● **What the task asks**
Retype exactly the stretch of lines that begins at the line containing "valoración de las" and ends at the last line of the data, with no other lines.

● **Page images and extracted text**
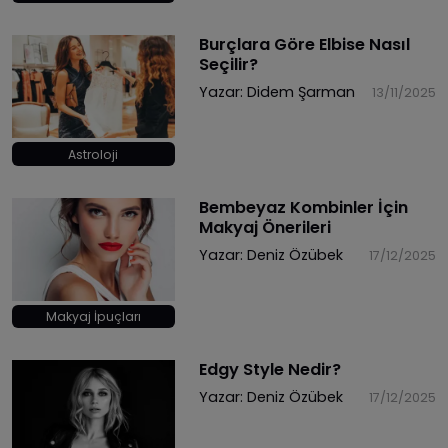
Burçlara Göre Elbise Nasıl
Seçilir?
Yazar:
Didem Şarman
13/11/2025
Astroloji
Bembeyaz Kombinler İçin
Makyaj Önerileri
Yazar:
Deniz Özübek
17/12/2025
Makyaj İpuçları
Edgy Style Nedir?
Yazar:
Deniz Özübek
17/12/2025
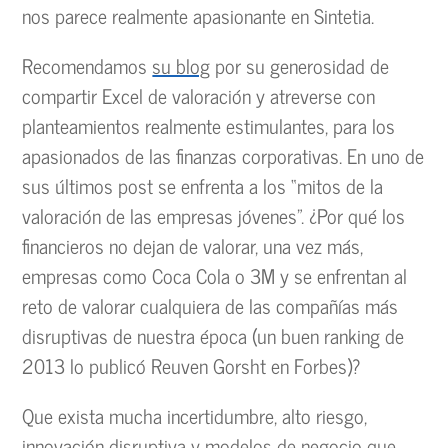
nos parece realmente apasionante en Sintetia.
Recomendamos
su blog
por su generosidad de
compartir Excel de valoración y atreverse con
planteamientos realmente estimulantes, para los
apasionados de las finanzas corporativas. En uno de
sus últimos post se enfrenta a los “mitos de la
valoración de las empresas jóvenes”. ¿Por qué los
financieros no dejan de valorar, una vez más,
empresas como Coca Cola o 3M y se enfrentan al
reto de valorar cualquiera de las compañías más
disruptivas de nuestra época (un buen ranking de
2013 lo publicó Reuven Gorsht en Forbes)?
Que exista mucha incertidumbre, alto riesgo,
innovación disruptiva y modelos de negocio que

● **Task solution**
valoración de las empresas jóvenes”. ¿Por qué los
financieros no dejan de valorar, una vez más,
empresas como Coca Cola o 3M y se enfrentan al
reto de valorar cualquiera de las compañías más
disruptivas de nuestra época (un buen ranking de
2013 lo publicó Reuven Gorsht en Forbes)?
Que exista mucha incertidumbre, alto riesgo,
innovación disruptiva y modelos de negocio que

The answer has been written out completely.